- _Work required_
The entries below contain a line with "儒友網站 (795, 34)" and a line with "クリッピング (91, 376)". Retype exactly everything from the first down to the second, both included, and nothing else.
━━━━━ Recorded data ━━━━━
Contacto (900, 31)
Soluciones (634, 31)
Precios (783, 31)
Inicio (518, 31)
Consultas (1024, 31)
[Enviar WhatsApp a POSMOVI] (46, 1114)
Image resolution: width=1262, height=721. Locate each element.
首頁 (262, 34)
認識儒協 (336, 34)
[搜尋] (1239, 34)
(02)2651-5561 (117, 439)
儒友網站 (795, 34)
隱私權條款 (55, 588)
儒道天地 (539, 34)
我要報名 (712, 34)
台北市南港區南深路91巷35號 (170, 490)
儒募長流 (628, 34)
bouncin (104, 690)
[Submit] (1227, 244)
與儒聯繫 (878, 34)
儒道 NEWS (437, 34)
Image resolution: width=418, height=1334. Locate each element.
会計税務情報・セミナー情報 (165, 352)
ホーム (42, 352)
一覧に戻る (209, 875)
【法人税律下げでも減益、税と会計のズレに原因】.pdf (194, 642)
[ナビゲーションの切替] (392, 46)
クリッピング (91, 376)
━━━━━
━━━━━ Recorded data ━━━━━
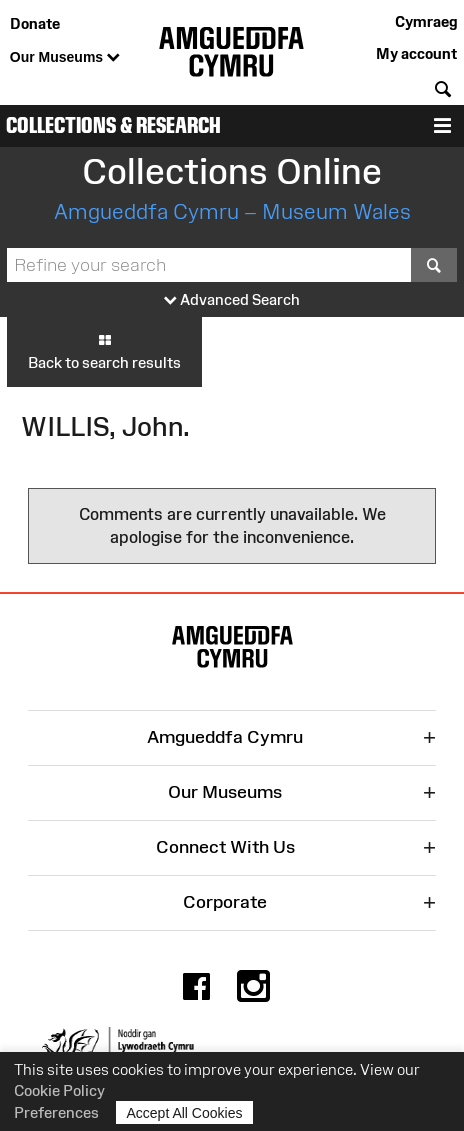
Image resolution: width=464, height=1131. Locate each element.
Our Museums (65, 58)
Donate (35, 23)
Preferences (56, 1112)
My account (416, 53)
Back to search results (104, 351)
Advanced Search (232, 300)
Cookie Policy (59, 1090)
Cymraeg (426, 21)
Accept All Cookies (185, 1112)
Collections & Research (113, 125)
━━━━━
- _Response_
儒友網站 (795, 34)
隱私權條款 (55, 588)
儒道天地 (539, 34)
我要報名 (712, 34)
台北市南港區南深路91巷35號 (170, 490)
儒募長流 (628, 34)
bouncin (104, 690)
[Submit] (1227, 244)
與儒聯繫 (878, 34)
儒道 NEWS (437, 34)
Image resolution: width=418, height=1334. Locate each element.
会計税務情報・セミナー情報 (165, 352)
ホーム (42, 352)
一覧に戻る (209, 875)
【法人税律下げでも減益、税と会計のズレに原因】.pdf (194, 642)
[ナビゲーションの切替] (392, 46)
クリッピング (91, 376)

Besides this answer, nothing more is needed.